## WHAT NEEDS TO BE DONE
Retype the lines from the first one in the records down to the line containing "4. Suitable for", counting both, and leave out any pictures.

◆ ◆ ◆ ◆

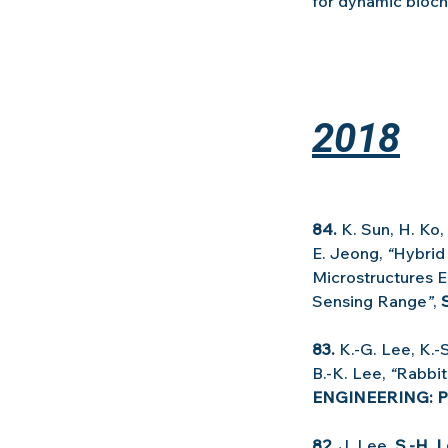
for dynamic bioch
2018
84. 
K. Sun, H. Ko, 
E. Jeong, 
“
Hybrid
Microstructures En
Sensing Range
”
, 
83.
 K.-G. Lee, K.-
B.-K. Lee, 
“
Rabbit
ENGINEERING: P
82.
 J. Lee, 
S.-H. 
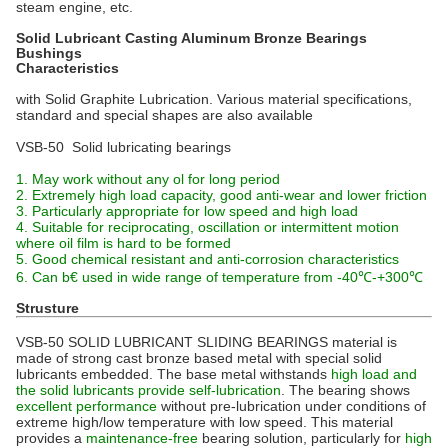
steam engine, etc.
Solid Lubricant Casting Aluminum Bronze Bearings
Bushings
Characteristics
with Solid Graphite Lubrication. Various material specifications,
standard and special shapes are also available
VSB-50 Solid lubricating bearings
1. May work without any ol for long period
2. Extremely high load capacity, good anti-wear and lower friction
3. Particularly appropriate for low speed and high load
4. Suitable for reciprocating, oscillation or intermittent motion
where oil film is hard to be formed
5. Good chemical resistant and anti-corrosion characteristics
6. Can b€ used in wide range of temperature from -40℃-+300℃
Strusture
VSB-50 SOLID LUBRICANT SLIDING BEARINGS material is
made of strong cast bronze based metal with special solid
lubricants embedded. The base metal withstands
high load and
the solid lubricants provide self-lubrication
. The bearing shows
excellent performance
without pre-lubrication under conditions of
extreme high/low temperature with low speed. This material
provides a
maintenance-free
bearing solution, particularly for
high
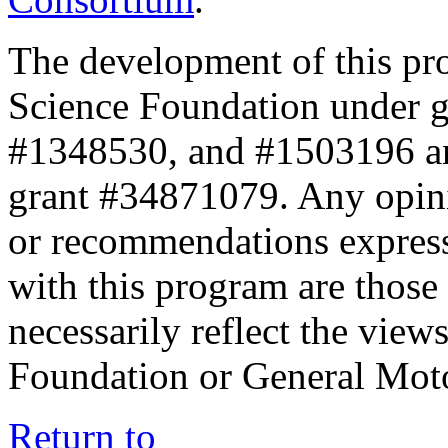
The development of this pr
Science Foundation under 
#1348530, and #1503196 a
grant #34871079. Any opini
or recommendations expresse
with this program are those 
necessarily reflect the view
Foundation or General Mot
Return to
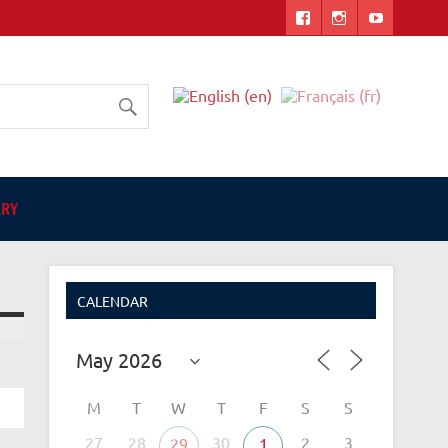
ers
ARY
CALENDAR
M
T
W
T
F
S
S
27
28
30
2
3
29
1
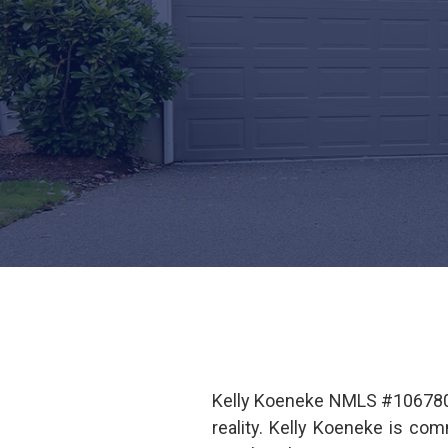
Kelly Koeneke NMLS #1067807
reality. Kelly Koeneke is co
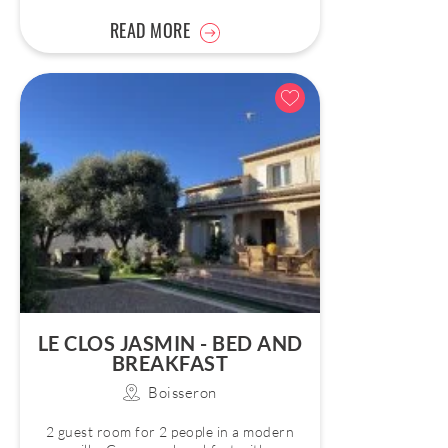
READ MORE
LE CLOS JASMIN - BED AND
BREAKFAST
Boisseron
2 guest room for 2 people in a modern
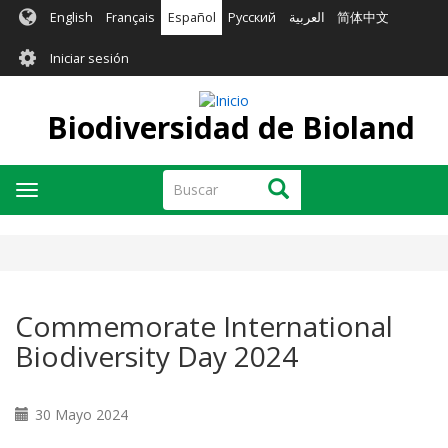
Pasar
English
Français
Español
Русский
العربية
简体中文
al
User
contenido
Iniciar sesión
principal
account
menu
Biodiversidad de Bioland
Buscar
Buscar
Toggle
navigation
Commemorate International
Biodiversity Day 2024
30 Mayo 2024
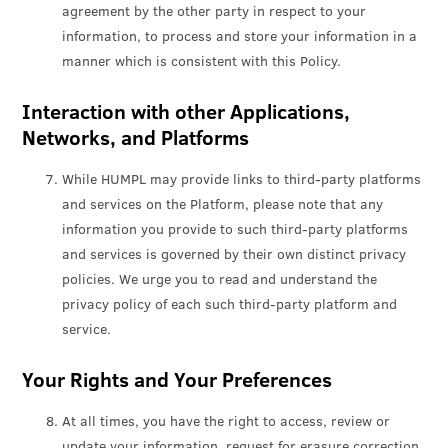
agreement by the other party in respect to your
information, to process and store your information in a
manner which is consistent with this Policy.
Interaction with other Applications,
Networks, and Platforms
While HUMPL may provide links to third-party platforms
and services on the Platform, please note that any
information you provide to such third-party platforms
and services is governed by their own distinct privacy
policies. We urge you to read and understand the
privacy policy of each such third-party platform and
service.
Your Rights and Your Preferences
At all times, you have the right to access, review or
update your information, request for erasure correction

◆ ◆ ◆ ◆

## TASK RESULT
for dynamic bioch
2018
84. 
K. Sun, H. Ko, 
E. Jeong, 
“
Hybrid
Microstructures En
Sensing Range
”
, 
83.
 K.-G. Lee, K.-
B.-K. Lee, 
“
Rabbit
ENGINEERING: P
82.
 J. Lee, 
S.-H. 
steam engine, etc.
Solid Lubricant Casting Aluminum Bronze Bearings
Bushings
Characteristics
with Solid Graphite Lubrication. Various material specifications,
standard and special shapes are also available
VSB-50 Solid lubricating bearings
1. May work without any ol for long period
2. Extremely high load capacity, good anti-wear and lower friction
3. Particularly appropriate for low speed and high load
4. Suitable for reciprocating, oscillation or intermittent motion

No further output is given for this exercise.